Yesterday…
I’ve lied in bed, prepping myself to sleep (read: constant toss and turns in bed), from 12am. Listening to different sorts of podcasts designed specifically to help people sleep. Even tried listening to music. I thot I slept. But in between that so-called sleep I realize myself tossing and turning on bed. I tried to sleep again and when I thot I slept again, my eyes opened, and they opened wide.
My body says “I’m tired”
but my mind says “I’m not necessarily am”
They just won’t let me sleep.
At times like this,
I finally realize that I REALLY shouldn’t be putting my happiness on people. People will say all the most comforting things like how the will literally be there through everything and how you can find them whenever you want but really, when the time isnt right, the setting isn’t right, and when something just happens, you truly only have yourself. You can’t and never should depend on anyone. Well I’ve been living all my life being overly dependent on people so that’s kinda my default there, that’s all ai know. I know I’ll be struggling to make a change here, but I’ll keep this post to keep reminding myself that I need to change this self destructive mindset of mine or I’ll never be happy. After all, that’s all I wanted, to be content and be at peace with myself. I think we all do.
There’s nothing wrong with you, no that’s not the issue, you’re completely fine. It’s just sometimes, you just have to stop depending on people when you have problems or when you just want to be whiny because you cannot and I repeat, cannot expect them to ALWAYS BE THERE, its tbh not possible. Yes, I would leave everything and anything if I could, especially if it involves my loved ones, I know very well they would do the same if they could too, but I MUST NEVER expect anything. It’ll just mess me up and that’s on me, because why you think the quote “no expectations, no disappointment” exist? Because it’s true.

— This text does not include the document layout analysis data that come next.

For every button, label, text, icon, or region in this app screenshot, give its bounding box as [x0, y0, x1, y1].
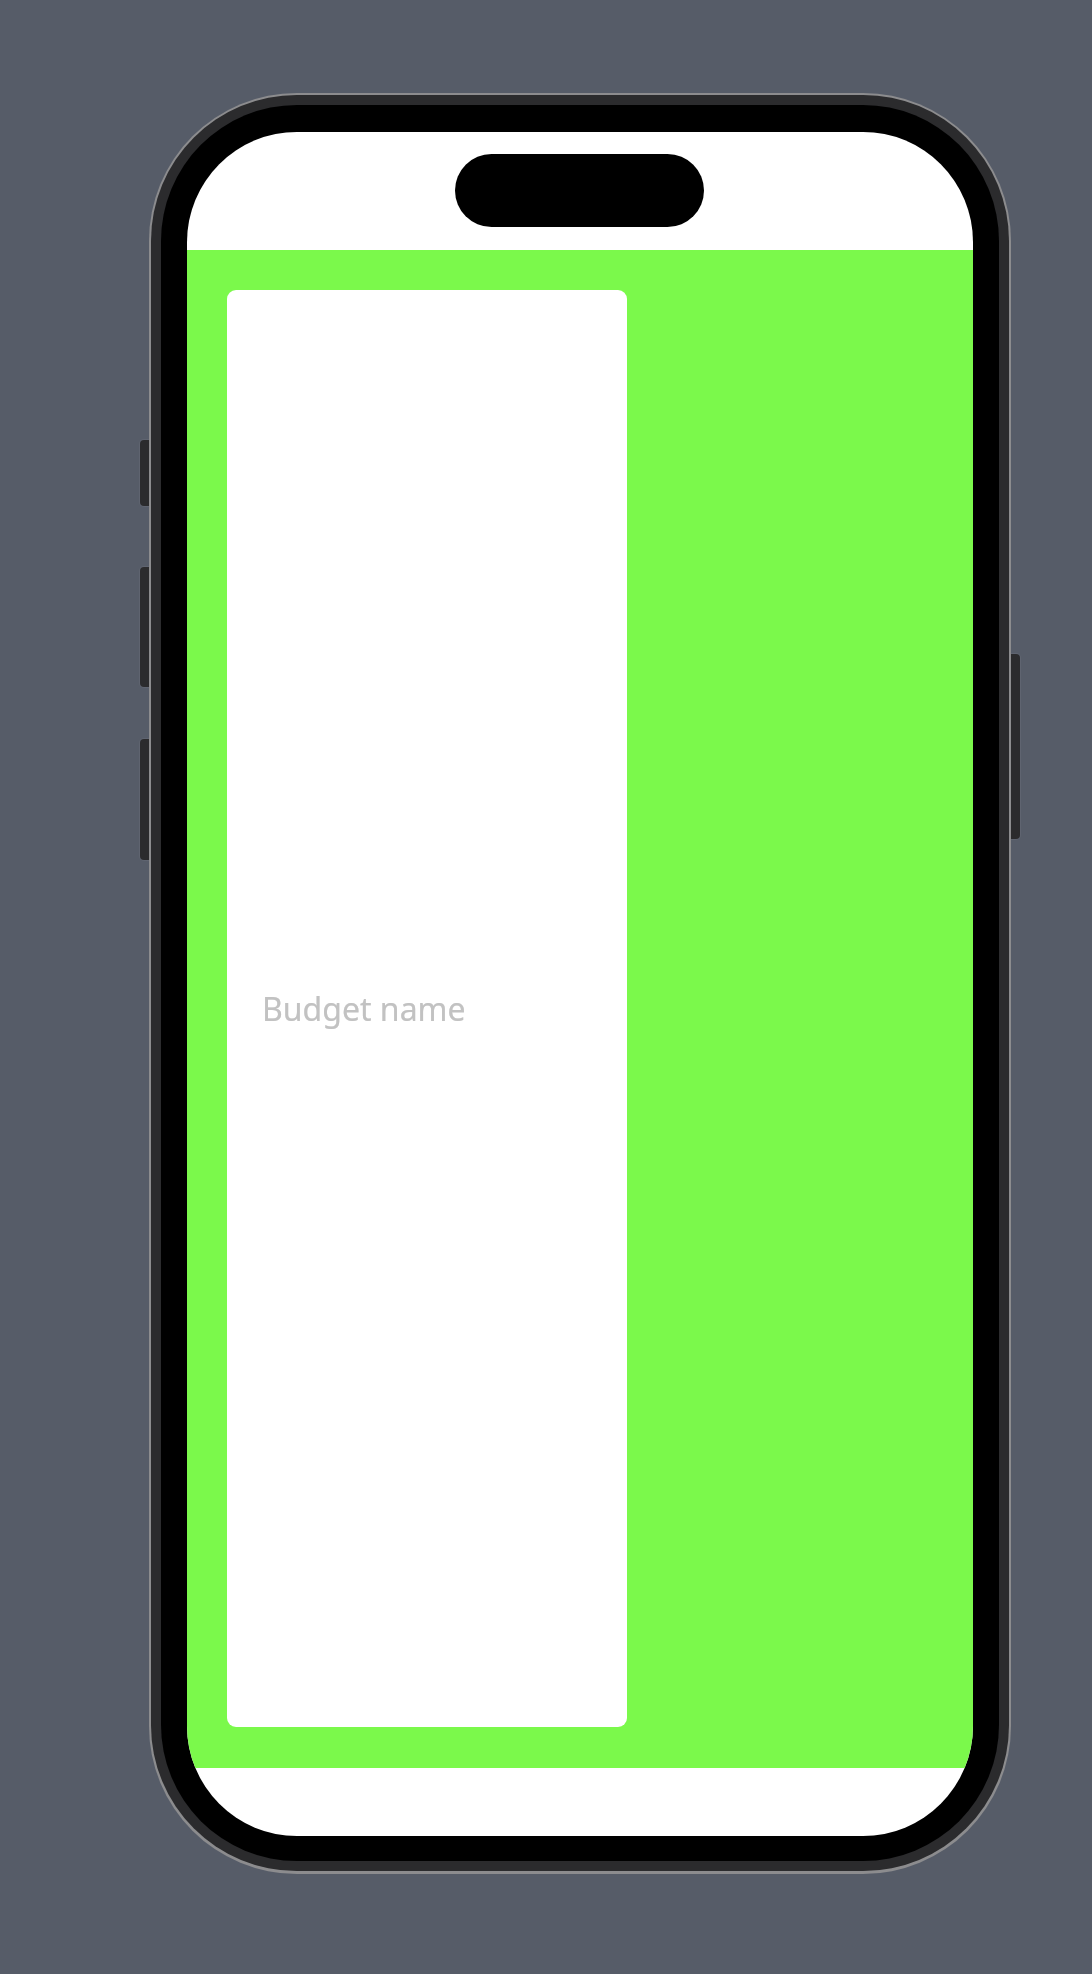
- button[interactable]: Budget name: [227, 290, 627, 1727]
- button[interactable]: Power: [1009, 653, 1021, 840]
- button[interactable]: Volume up: [139, 566, 151, 688]
- staticText: Budget name: [262, 987, 466, 1031]
- button[interactable]: Volume down: [139, 738, 151, 861]
- button[interactable]: Silent mode switch: [139, 439, 151, 507]
- other: Dynamic Island: [455, 154, 704, 227]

It can be your bestest friend, it can the love of your life, you still can never truly fully depend on them, even if you’re constantly reassured by them, you just can’t. Its just when they can’t be there when you want them to, you’ll be completely shattered, cause you know you would literally do anything for them. Well, thats a problem that I need to fix. They have priorities and I can’t expect they would prioritise me, I can never, cause sometimes its not that you’re not important, its just sometimes, you’re not the top priority at that time and that’s just it.
The main problem here is I expect too much sometimes. That’s really one of my worst toxic trait. I must never expect things and I must keep on reminding myself this. It’s important for me to understand while I still can, because oh boy my mind is truly something, its loves sabotaging itself. Overthinker problems am I right? I just get really upset and the worst part is sometimes, I can’t see how that’s my fault and that’s really f up if you ask me, who do I think I am? Whenever I look back to when I’m feeling entitled to instant reassurance and comfort, I can be really disgusted with myself. Like who the hell do I really think I am, where do I really think I stand in someone’s life? I am not looking for pity in that sentence. I truly mean it, every bit of it. I need to always remind myself where I stand and understand that, people have priorities, and its not always going to be you and its not always going to be about you. But that doesn’t mean they don’t love you, its just sometimes its really impossible and its fine. Its really fine and I need to remind myself this, always.
I just really need to be okay on my own. I need my mental to be strong. I owe that to my future self, she needs it, I owe her that much. In the end, all we have is ourselves anyway. I need to manifest this, so from now on, I’ll always remind myself this: I am a strong independent woman, I really am and I must be because in the end, I’ll only have myself and myself only.